Back to Daft

Community Extensions

docs/extensions/community.md

0.7.104.4 KB
Original Source

Community Extensions

!!! tip "Want to build your own extension?"

Start with the [Extensions overview](overview.md), the [Python UDF docs](../custom-code/func.md),
or the [Native Extension Authoring Guide](authoring.md).

Community extensions are reusable packages that add functionality to Daft outside of the core repository. They may be pure-Python UDF-based extensions, native ABI extensions, or higher-level domain libraries that combine Daft expressions, UDFs, file types, model calls, and distributed execution patterns.

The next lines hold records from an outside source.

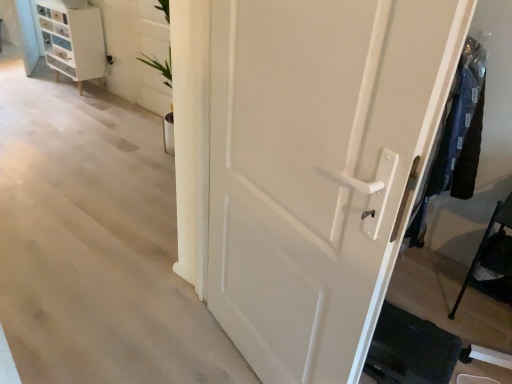 Identify the location of free region on the left part of white matte door at center. (190, 357). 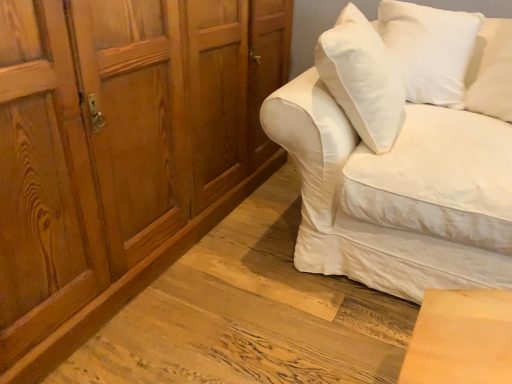 Question: Considering the positions of wooden cabinet at left and white cotton couch at right in the image, is wooden cabinet at left bigger or smaller than white cotton couch at right?

Choices:
 (A) small
 (B) big

Answer: (B)

Question: Is wooden cabinet at left wider or thinner than white cotton couch at right?

Choices:
 (A) wide
 (B) thin

Answer: (B)

Question: Which of these objects is positioned farthest from the white cotton couch at right?

Choices:
 (A) wooden cabinet at left
 (B) white soft cushion at upper right

Answer: (A)

Question: Based on their relative distances, which object is farther from the white soft cushion at upper right?

Choices:
 (A) wooden cabinet at left
 (B) white cotton couch at right

Answer: (A) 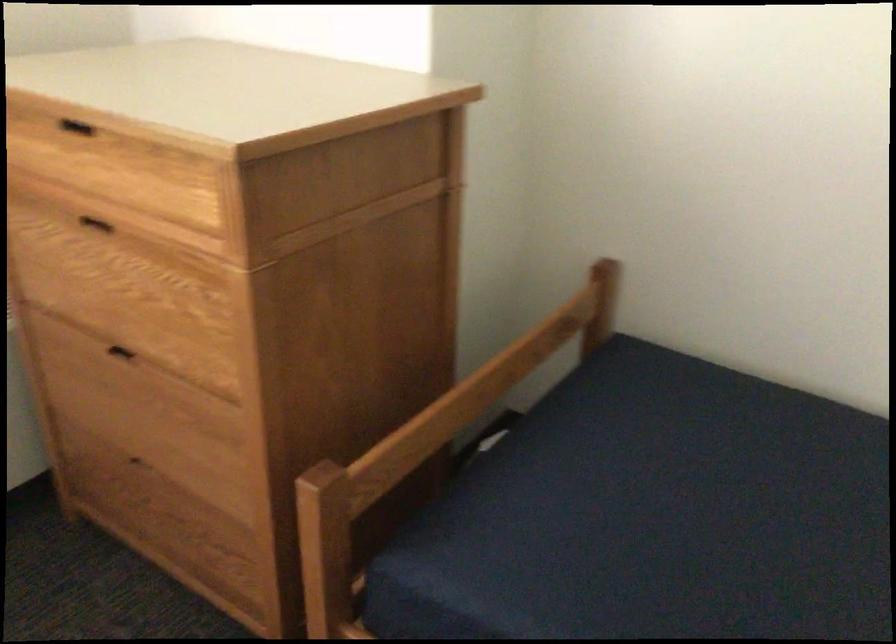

Projects listed here are maintained independently of Daft's release cadence. Each project installs and versions independently of Daft.

NameKindRepositoryDescription
daft-h3Native ABIgweaverbiodev/daft-h3Native H3 geospatial indexing functions.
daft-lancePython UDF-baseddaft-engine/daft-lanceLance-specific distributed operations for compaction, scalar indexing, column merging, and REST catalog operations.
daft-htmlNative ABIdaft-engine/daft-htmlNative HTML document processing functions exposed as Daft expressions.
daft-geoNative ABI / Datatypesdaft-engine/daft-geoGeospatial prototype showing native functions and extension-backed datatypes.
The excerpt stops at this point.